Work request | Every line of the entries with the word "porque" in it should be shown.

Input for this task START

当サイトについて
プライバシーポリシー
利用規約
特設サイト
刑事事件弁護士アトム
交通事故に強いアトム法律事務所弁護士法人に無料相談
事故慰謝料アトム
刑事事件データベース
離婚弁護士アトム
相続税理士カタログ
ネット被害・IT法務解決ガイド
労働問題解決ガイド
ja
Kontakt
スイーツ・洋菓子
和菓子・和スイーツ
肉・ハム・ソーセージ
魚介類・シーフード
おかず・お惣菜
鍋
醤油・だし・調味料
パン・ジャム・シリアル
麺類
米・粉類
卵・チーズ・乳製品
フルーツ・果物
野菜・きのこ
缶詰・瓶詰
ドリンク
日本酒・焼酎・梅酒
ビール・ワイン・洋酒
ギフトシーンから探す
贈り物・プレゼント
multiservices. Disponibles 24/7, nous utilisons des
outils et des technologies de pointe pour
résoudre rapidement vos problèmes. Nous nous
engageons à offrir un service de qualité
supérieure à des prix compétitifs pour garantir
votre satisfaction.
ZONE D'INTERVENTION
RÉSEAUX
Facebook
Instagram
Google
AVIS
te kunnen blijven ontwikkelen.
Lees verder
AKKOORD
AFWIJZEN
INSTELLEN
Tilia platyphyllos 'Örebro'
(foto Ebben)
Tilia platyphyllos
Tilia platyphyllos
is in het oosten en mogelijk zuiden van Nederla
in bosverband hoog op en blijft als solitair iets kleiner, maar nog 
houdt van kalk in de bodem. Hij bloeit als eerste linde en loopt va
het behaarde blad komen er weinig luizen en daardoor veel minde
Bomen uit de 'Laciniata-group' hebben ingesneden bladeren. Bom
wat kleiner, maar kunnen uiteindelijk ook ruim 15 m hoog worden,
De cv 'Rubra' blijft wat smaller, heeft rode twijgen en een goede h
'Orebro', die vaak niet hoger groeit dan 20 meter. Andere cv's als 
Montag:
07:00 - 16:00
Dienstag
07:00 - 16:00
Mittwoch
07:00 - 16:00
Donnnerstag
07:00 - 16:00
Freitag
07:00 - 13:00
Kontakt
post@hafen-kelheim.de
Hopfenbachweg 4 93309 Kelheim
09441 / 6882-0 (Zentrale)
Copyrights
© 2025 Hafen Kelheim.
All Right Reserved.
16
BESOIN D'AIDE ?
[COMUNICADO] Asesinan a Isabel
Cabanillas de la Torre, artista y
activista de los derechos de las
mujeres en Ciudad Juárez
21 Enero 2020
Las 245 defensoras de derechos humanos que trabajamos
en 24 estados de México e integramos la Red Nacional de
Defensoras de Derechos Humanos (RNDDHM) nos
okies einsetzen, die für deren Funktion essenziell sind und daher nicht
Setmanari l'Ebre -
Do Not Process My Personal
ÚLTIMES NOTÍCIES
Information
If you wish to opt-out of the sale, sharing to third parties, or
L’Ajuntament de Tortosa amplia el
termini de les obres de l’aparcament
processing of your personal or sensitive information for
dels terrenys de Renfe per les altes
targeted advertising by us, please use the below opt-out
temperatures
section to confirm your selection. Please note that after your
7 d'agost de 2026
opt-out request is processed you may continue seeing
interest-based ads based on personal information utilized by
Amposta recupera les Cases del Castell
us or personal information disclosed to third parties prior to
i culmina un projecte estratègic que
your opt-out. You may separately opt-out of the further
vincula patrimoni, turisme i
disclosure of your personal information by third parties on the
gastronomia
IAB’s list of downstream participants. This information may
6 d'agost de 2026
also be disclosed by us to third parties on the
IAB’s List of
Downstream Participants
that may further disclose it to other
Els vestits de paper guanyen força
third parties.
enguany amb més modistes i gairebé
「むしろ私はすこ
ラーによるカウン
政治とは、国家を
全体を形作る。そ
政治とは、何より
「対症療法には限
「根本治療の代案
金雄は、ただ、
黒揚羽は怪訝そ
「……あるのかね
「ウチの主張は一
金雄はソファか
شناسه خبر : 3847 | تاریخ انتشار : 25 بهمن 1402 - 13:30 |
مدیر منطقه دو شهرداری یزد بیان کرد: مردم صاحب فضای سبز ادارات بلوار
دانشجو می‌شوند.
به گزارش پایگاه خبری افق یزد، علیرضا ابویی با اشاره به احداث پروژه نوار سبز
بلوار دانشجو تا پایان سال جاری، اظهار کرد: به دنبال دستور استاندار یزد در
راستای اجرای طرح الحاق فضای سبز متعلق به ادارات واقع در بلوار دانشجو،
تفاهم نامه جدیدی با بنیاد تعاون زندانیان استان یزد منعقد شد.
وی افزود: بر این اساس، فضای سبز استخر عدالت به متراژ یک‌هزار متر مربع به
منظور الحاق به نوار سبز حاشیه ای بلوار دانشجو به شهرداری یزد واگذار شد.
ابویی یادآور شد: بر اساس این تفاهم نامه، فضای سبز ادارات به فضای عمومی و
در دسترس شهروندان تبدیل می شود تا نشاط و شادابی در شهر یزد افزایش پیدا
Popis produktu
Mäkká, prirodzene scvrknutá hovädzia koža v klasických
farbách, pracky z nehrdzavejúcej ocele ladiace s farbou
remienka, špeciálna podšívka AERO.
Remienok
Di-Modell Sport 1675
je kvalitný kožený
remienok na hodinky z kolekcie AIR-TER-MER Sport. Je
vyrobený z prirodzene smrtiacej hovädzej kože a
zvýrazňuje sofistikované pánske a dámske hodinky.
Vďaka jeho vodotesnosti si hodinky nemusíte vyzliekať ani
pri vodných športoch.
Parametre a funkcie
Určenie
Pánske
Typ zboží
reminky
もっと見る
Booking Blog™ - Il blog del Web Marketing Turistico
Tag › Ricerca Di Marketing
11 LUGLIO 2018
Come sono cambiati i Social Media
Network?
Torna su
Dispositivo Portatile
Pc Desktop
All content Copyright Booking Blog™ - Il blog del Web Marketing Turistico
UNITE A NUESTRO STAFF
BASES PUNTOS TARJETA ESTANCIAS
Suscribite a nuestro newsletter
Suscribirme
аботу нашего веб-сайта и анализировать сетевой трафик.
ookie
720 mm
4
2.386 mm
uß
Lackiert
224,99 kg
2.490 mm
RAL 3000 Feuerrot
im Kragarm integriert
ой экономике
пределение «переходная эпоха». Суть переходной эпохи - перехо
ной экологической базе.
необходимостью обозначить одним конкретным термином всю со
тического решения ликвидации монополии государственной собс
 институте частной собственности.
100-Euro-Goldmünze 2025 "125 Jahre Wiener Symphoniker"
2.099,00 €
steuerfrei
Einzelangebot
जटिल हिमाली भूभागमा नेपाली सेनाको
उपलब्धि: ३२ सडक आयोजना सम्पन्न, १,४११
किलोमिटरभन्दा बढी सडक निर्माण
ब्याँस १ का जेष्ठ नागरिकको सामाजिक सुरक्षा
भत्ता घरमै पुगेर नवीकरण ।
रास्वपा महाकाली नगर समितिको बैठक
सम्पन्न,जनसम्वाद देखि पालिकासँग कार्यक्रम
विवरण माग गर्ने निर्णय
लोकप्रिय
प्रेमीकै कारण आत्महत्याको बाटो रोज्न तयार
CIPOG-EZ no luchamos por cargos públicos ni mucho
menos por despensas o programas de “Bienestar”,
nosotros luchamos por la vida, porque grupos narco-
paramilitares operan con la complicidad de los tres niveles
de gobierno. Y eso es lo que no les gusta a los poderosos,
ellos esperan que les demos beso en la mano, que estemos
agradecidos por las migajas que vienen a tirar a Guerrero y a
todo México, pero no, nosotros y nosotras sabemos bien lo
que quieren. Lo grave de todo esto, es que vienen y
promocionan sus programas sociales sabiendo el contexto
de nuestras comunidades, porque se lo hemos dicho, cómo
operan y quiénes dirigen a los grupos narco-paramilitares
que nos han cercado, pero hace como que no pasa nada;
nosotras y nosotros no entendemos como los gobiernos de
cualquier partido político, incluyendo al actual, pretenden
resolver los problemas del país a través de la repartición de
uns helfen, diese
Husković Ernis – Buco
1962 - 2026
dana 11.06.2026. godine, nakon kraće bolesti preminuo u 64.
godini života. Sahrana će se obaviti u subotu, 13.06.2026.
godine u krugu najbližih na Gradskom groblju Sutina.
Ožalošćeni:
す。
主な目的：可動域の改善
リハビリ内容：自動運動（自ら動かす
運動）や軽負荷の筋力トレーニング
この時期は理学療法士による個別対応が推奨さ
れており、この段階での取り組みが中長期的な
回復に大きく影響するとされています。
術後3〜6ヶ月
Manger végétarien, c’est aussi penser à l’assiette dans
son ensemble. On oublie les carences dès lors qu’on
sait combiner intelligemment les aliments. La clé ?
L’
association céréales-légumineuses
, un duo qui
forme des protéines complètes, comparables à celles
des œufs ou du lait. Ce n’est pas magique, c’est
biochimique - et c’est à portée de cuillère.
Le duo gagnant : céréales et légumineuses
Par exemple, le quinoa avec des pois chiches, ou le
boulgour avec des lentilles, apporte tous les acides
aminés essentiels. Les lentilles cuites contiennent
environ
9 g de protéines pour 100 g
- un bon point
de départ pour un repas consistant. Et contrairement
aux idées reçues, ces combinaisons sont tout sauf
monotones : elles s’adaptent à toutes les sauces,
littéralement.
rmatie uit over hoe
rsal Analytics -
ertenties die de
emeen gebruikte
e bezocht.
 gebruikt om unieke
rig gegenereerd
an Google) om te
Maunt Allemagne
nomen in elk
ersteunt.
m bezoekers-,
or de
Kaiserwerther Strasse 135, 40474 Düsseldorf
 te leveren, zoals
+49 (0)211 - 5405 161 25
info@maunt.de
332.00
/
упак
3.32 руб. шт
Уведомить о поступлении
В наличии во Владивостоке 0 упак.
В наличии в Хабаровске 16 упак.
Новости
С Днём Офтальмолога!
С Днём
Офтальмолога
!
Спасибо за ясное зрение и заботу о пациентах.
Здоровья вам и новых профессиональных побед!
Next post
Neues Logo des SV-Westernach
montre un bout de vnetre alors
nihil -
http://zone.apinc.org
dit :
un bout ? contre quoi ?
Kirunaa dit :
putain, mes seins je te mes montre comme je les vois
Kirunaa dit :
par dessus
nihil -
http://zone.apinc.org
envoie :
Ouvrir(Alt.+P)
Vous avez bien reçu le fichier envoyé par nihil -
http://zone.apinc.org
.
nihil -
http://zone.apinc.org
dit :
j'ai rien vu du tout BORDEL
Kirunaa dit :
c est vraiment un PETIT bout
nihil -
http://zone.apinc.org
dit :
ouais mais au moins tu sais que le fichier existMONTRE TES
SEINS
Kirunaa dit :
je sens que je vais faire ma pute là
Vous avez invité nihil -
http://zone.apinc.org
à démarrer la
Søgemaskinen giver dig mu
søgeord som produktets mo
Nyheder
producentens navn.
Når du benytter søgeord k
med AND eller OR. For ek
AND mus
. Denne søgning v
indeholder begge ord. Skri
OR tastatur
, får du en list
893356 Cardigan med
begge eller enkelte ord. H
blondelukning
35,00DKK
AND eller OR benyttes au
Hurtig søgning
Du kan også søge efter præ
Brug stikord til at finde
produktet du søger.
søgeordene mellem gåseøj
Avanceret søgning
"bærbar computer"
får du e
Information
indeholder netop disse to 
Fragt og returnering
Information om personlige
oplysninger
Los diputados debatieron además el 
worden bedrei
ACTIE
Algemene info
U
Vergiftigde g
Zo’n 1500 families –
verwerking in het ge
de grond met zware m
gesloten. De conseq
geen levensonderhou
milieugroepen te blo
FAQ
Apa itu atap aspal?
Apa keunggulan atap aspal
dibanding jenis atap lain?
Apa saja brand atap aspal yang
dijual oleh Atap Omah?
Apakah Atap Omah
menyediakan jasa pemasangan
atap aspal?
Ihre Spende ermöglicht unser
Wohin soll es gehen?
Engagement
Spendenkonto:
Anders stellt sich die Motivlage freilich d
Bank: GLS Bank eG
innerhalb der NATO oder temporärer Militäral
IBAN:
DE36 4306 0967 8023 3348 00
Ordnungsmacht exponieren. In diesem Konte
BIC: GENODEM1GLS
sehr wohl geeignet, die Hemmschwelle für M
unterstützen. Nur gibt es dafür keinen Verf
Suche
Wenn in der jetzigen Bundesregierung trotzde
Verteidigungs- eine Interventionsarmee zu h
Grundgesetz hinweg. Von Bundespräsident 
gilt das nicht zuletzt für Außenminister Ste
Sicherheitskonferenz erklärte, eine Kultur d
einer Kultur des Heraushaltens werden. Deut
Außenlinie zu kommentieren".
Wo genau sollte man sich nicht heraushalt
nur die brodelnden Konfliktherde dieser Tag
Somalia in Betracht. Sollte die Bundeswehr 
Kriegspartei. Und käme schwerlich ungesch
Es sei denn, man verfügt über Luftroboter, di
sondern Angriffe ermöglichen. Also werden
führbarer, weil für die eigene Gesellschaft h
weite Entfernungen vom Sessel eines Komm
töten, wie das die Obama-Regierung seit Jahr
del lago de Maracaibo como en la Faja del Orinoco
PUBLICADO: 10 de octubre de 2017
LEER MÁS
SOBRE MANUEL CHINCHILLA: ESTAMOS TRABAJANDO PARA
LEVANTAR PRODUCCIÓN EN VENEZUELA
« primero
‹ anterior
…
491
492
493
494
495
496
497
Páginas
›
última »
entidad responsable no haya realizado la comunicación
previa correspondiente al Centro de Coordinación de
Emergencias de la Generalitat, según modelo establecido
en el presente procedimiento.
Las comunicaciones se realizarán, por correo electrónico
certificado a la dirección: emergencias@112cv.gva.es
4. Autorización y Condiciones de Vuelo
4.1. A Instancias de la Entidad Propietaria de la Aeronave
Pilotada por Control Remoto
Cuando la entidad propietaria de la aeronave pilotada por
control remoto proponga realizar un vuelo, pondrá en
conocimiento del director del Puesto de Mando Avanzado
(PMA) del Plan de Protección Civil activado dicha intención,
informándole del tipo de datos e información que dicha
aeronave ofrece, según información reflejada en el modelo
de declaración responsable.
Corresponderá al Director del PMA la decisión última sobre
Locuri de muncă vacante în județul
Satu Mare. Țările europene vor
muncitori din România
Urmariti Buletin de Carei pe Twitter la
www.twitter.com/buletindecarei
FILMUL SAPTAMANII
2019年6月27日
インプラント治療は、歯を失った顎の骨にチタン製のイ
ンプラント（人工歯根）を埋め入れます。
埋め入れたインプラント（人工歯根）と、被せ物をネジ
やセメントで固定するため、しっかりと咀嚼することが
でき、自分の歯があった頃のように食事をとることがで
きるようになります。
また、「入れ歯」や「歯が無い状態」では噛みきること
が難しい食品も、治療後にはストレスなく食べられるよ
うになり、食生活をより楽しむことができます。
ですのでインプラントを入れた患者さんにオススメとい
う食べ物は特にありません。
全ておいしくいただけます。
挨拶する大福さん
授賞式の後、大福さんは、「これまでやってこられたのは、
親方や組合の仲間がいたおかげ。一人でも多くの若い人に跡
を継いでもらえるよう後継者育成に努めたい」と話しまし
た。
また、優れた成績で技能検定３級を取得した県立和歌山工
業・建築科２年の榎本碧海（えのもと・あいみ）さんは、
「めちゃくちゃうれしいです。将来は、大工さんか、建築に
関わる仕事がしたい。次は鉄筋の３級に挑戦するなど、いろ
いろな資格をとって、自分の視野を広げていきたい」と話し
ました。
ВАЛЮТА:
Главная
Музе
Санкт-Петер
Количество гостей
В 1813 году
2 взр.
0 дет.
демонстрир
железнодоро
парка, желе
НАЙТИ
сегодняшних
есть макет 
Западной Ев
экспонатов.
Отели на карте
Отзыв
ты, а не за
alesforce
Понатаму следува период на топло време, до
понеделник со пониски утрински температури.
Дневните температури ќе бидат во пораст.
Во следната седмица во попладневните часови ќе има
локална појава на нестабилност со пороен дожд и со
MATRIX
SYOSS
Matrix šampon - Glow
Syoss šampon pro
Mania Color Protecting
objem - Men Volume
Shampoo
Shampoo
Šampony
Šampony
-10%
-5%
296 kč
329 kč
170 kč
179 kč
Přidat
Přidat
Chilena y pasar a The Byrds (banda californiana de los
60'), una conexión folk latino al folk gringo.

Input for this task END

Exercise solution |
nosotros luchamos por la vida, porque grupos narco-
de nuestras comunidades, porque se lo hemos dicho, cómo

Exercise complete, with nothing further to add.